# Records for this task
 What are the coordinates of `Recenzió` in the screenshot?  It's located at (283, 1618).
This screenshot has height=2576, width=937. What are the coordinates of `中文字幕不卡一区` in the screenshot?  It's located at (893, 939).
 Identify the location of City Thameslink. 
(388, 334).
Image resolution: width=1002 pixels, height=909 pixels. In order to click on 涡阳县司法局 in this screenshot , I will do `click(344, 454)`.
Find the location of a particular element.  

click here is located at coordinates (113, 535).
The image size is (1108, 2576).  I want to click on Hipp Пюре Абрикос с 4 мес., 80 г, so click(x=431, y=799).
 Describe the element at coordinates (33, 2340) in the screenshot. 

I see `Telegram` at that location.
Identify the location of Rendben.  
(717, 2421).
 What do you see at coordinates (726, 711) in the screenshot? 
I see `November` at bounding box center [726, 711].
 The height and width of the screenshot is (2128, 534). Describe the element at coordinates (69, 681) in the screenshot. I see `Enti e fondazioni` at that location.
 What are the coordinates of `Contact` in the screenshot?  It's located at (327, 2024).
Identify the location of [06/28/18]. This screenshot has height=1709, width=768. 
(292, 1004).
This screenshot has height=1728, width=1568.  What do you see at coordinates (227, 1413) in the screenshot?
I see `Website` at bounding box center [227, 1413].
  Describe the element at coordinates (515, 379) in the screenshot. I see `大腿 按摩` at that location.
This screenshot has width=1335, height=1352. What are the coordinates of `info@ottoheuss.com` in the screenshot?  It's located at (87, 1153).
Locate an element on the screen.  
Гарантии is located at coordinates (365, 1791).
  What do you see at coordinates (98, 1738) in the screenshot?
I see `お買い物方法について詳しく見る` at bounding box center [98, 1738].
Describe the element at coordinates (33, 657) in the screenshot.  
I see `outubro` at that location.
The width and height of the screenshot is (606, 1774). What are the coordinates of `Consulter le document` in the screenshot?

# Exercise prompt
Write out all the records again, exactly as they appear.

# Response for this exercise
 What are the coordinates of `Recenzió` in the screenshot?  It's located at (283, 1618).
This screenshot has height=2576, width=937. What are the coordinates of `中文字幕不卡一区` in the screenshot?  It's located at (893, 939).
 Identify the location of City Thameslink. 
(388, 334).
Image resolution: width=1002 pixels, height=909 pixels. In order to click on 涡阳县司法局 in this screenshot , I will do `click(344, 454)`.
Find the location of a particular element.  

click here is located at coordinates (113, 535).
The image size is (1108, 2576).  I want to click on Hipp Пюре Абрикос с 4 мес., 80 г, so click(x=431, y=799).
 Describe the element at coordinates (33, 2340) in the screenshot. 

I see `Telegram` at that location.
Identify the location of Rendben.  
(717, 2421).
 What do you see at coordinates (726, 711) in the screenshot? 
I see `November` at bounding box center [726, 711].
 The height and width of the screenshot is (2128, 534). Describe the element at coordinates (69, 681) in the screenshot. I see `Enti e fondazioni` at that location.
 What are the coordinates of `Contact` in the screenshot?  It's located at (327, 2024).
Identify the location of [06/28/18]. This screenshot has height=1709, width=768. 
(292, 1004).
This screenshot has height=1728, width=1568.  What do you see at coordinates (227, 1413) in the screenshot?
I see `Website` at bounding box center [227, 1413].
  Describe the element at coordinates (515, 379) in the screenshot. I see `大腿 按摩` at that location.
This screenshot has width=1335, height=1352. What are the coordinates of `info@ottoheuss.com` in the screenshot?  It's located at (87, 1153).
Locate an element on the screen.  
Гарантии is located at coordinates (365, 1791).
  What do you see at coordinates (98, 1738) in the screenshot?
I see `お買い物方法について詳しく見る` at bounding box center [98, 1738].
Describe the element at coordinates (33, 657) in the screenshot.  
I see `outubro` at that location.
The width and height of the screenshot is (606, 1774). What are the coordinates of `Consulter le document` in the screenshot?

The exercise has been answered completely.